Healthy infants regularly reflux fluid from their stomach into their esophagus and mouth. Regurgitation or spitting up is reported to occur daily in half of all infants, according to a study in the May 2013 issue of "Pediatrics." The muscle separating the stomach and esophagus may not be as tight in young infants, allowing stomach contents to easily move up toward the mouth. So if your baby spits up his food, it is not abnormal, and it is not necessarily a problem that needs an intervention. Reflux nearly always decreases as infants age, and almost all will outgrow it by their first birthday.

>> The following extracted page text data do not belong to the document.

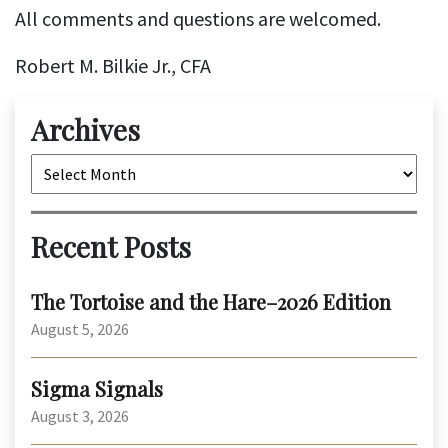
All comments and questions are welcomed.
Robert M. Bilkie Jr., CFA
Archives
Archives
Recent Posts
The Tortoise and the Hare–2026 Edition
August 5, 2026
Sigma Signals
August 3, 2026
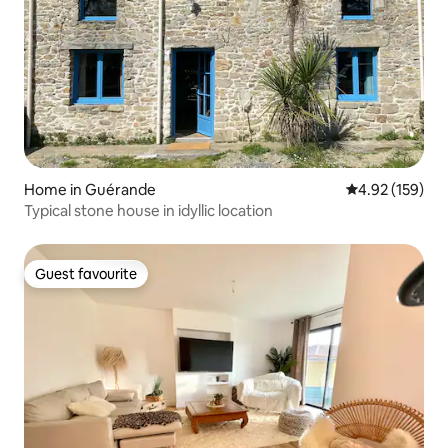
Home in Guérande
4.92 out of 5 a
4.92 (159)
Typical stone house in idyllic location
Guest favourite
Guest favourite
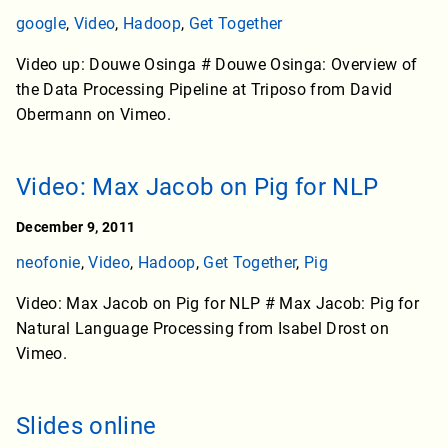
google
,
Video
,
Hadoop
,
Get Together
Video up: Douwe Osinga # Douwe Osinga: Overview of
the Data Processing Pipeline at Triposo from David
Obermann on Vimeo.
Video: Max Jacob on Pig for NLP
December 9, 2011
neofonie
,
Video
,
Hadoop
,
Get Together
,
Pig
Video: Max Jacob on Pig for NLP # Max Jacob: Pig for
Natural Language Processing from Isabel Drost on
Vimeo.
Slides online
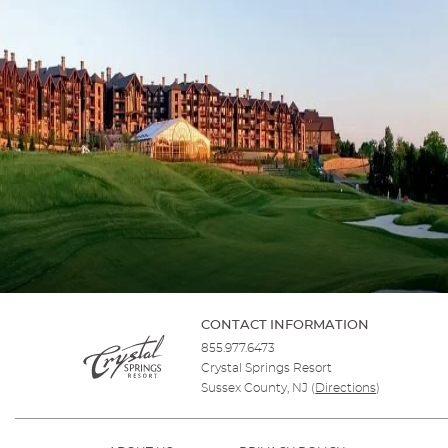
CONTACT INFORMATION
855.977.6473
Crystal Springs Resort
Sussex County, NJ
(
Directions
)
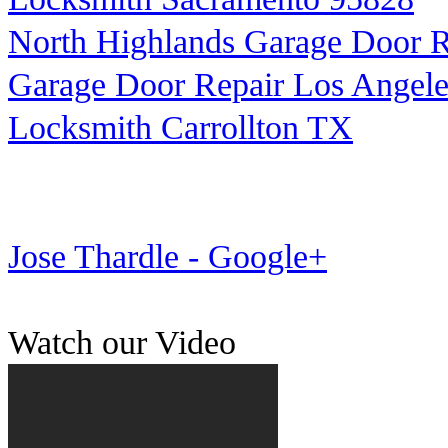
North Highlands Garage Door R
Garage Door Repair Los Angele
Locksmith Carrollton TX
Jose Thardle - Google+
Watch our Video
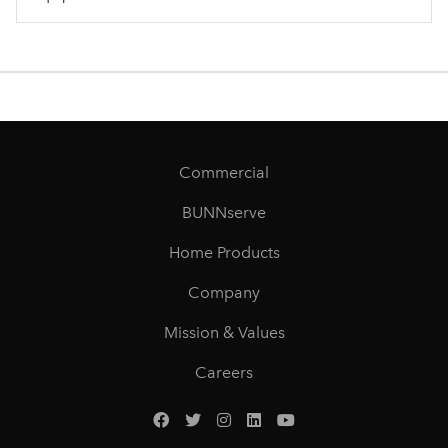
Commercial
BUNNserve
Home Products
Company
Mission & Values
Careers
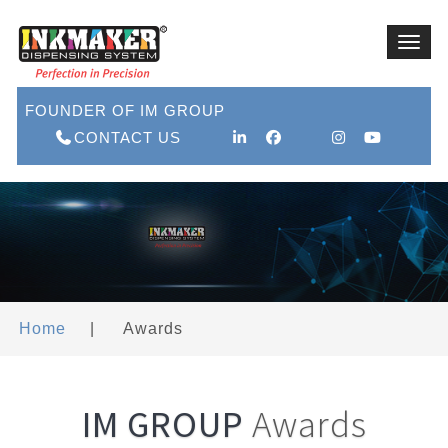
Toggl
navig
FOUNDER OF IM GROUP
CONTACT US
Home
|
Awards
IM GROUP
Awards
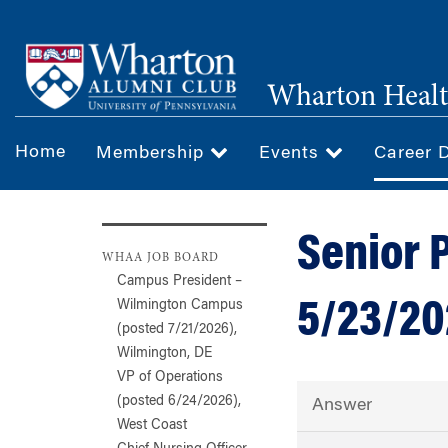
Skip
to
main
Wharton Healt
content
Home
Membership
Events
Career 
Senior 
WHAA JOB BOARD
Campus President –
5/23/20
Wilmington Campus
(posted 7/21/2026),
Wilmington, DE
VP of Operations
(posted 6/24/2026),
Answer
West Coast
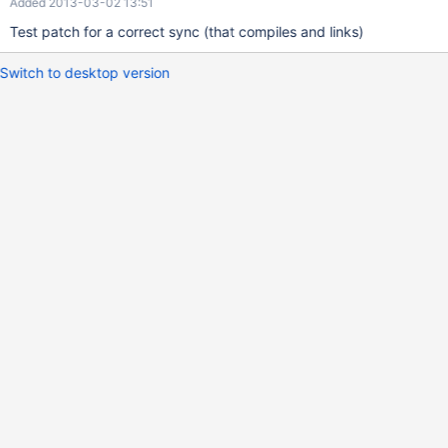
Added 2013-03-02 13:51
Test patch for a correct sync (that compiles and links)
Switch to desktop version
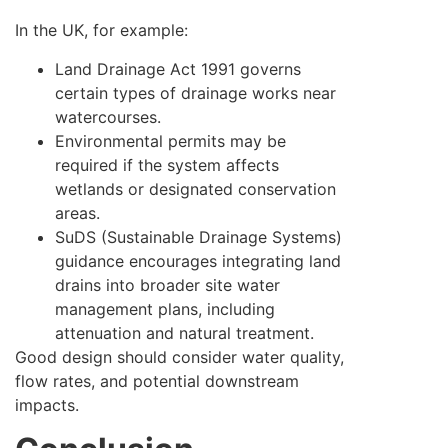
In the UK, for example:
Land Drainage Act 1991 governs
certain types of drainage works near
watercourses.
Environmental permits may be
required if the system affects
wetlands or designated conservation
areas.
SuDS (Sustainable Drainage Systems)
guidance encourages integrating land
drains into broader site water
management plans, including
attenuation and natural treatment.
Good design should consider water quality,
flow rates, and potential downstream
impacts.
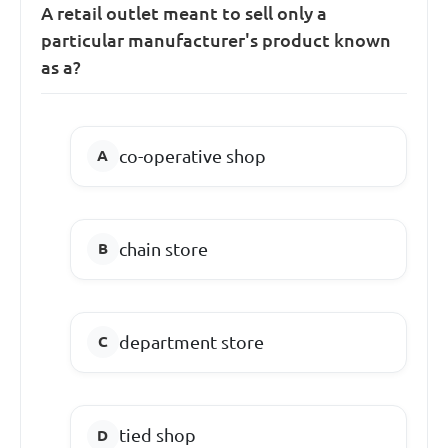
A retail outlet meant to sell only a
particular manufacturer's product known
as a?
co-operative shop
chain store
department store
tied shop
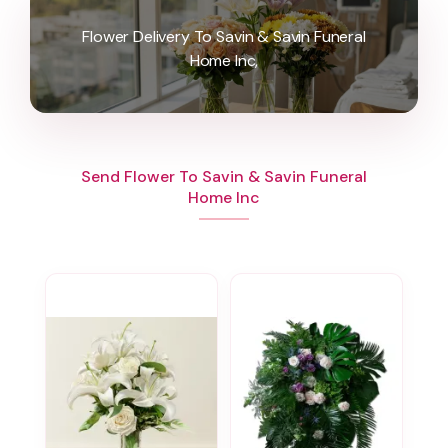
Flower Delivery To Savin & Savin Funeral
Home Inc,
Send Flower To Savin & Savin Funeral
Home Inc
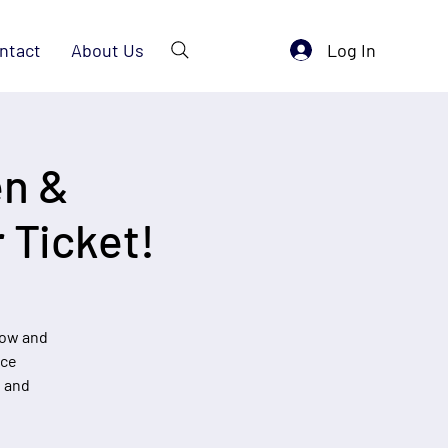
Log In
ntact
About Us
en &
 Ticket!
now and
nce
, and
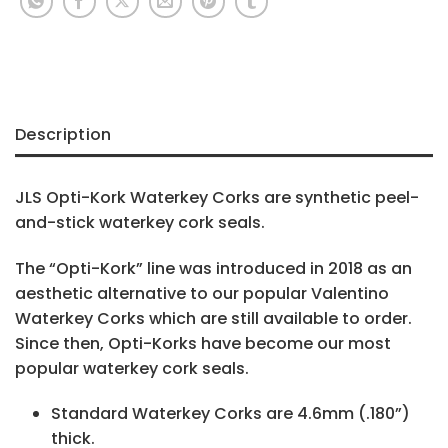
Description
JLS Opti-Kork Waterkey Corks are synthetic peel-
and-stick waterkey cork seals.
The “Opti-Kork” line was introduced in 2018 as an
aesthetic alternative to our popular Valentino
Waterkey Corks which are still available to order.
Since then, Opti-Korks have become our most
popular waterkey cork seals.
Standard Waterkey Corks are 4.6mm (.180”)
thick.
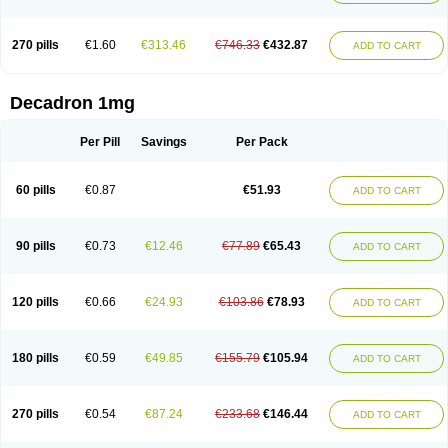
270 pills
€1.60
€313.46
€746.33
€432.87
ADD TO CART
Decadron 1mg
Per Pill
Savings
Per Pack
60 pills
€0.87
€51.93
ADD TO CART
90 pills
€0.73
€12.46
€77.89
€65.43
ADD TO CART
120 pills
€0.66
€24.93
€103.86
€78.93
ADD TO CART
180 pills
€0.59
€49.85
€155.79
€105.94
ADD TO CART
270 pills
€0.54
€87.24
€233.68
€146.44
ADD TO CART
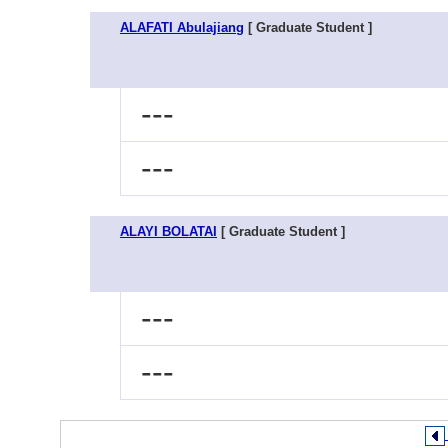
ALAFATI Abulajiang
[ Graduate Student ]
---
---
ALAYI BOLATAI
[ Graduate Student ]
---
---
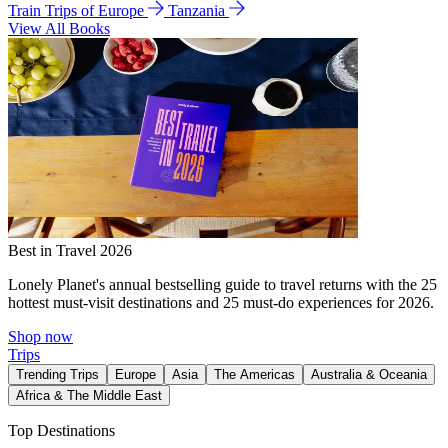
Train Trips of Europe
Tanzania
View All Books
Best in Travel 2026
Lonely Planet's annual bestselling guide to travel returns with the 25
hottest must-visit destinations and 25 must-do experiences for 2026.
Shop now
Trips
Trending Trips
Europe
Asia
The Americas
Australia & Oceania
Africa & The Middle East
Top Destinations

Remedies and Interventions

Several steps can be taken to try to safely relieve problems due to reflux. Giving smaller amounts more frequently to achieve the same feeding volume in a day is one step. Considering the possibility of allergy is another. Some infants have an allergy to the proteins in cow's milk, and this causes reflux. Switching a formula-fed baby to a hydrolyzed or amino acid formula -- or eliminating cow's milk from the diet of a breastfeeding mother for a 2- to 3-week trial -- can confirm if cow's milk proteins are the problem. If you're bottle feeding, adding a thickener can decrease the amount of reflux that reaches the mouth -- the infants still experience reflux, but less reaches the mouth. Lastly, keeping an infant fully upright or on her stomach immediately after a feeding may decrease reflux symptoms as well, but putting babies to sleep on their backs is still advised. Babies should only be allowed to be on their stomachs if they are awake and closely watched.

No Treatment

For almost all infants, reflux improves with time and needs no intervention or treatment. The 2009 Pediatric Gastroesophageal Reflux Clinical Practice Guidelines indicate that high-quality studies have shown no improvement in reflux symptoms in infants on a medication called a proton pump inhibitor compared to infants who received a placebo. It may be hard to endure those months with your baby experiencing reflux multiple times per day, but sometimes no treatment is the best treatment.

Precautions and Seeking Help

While reflux is common in babies and almost always gets better with time, it can also be a sign of a more serious condition. Persistent vomiting in an infant may indicate a metabolic disease, an allergy or an intestinal tract abnormality. Talk with your child's healthcare provider early if your baby has recurrent reflux and particularly if you notice any other symptoms such as weight loss, fever or extreme fussiness. These are not a part of typical infant reflux and need to be investigated. Keep in mind, too, that even babies who reflux regularly still need to sleep on their backs. The risk of sudden infant death syndrome, or SIDS, outweighs any risk from acid reflux, and having the baby sleep on his back is the best way to reduce the likelihood of SIDS.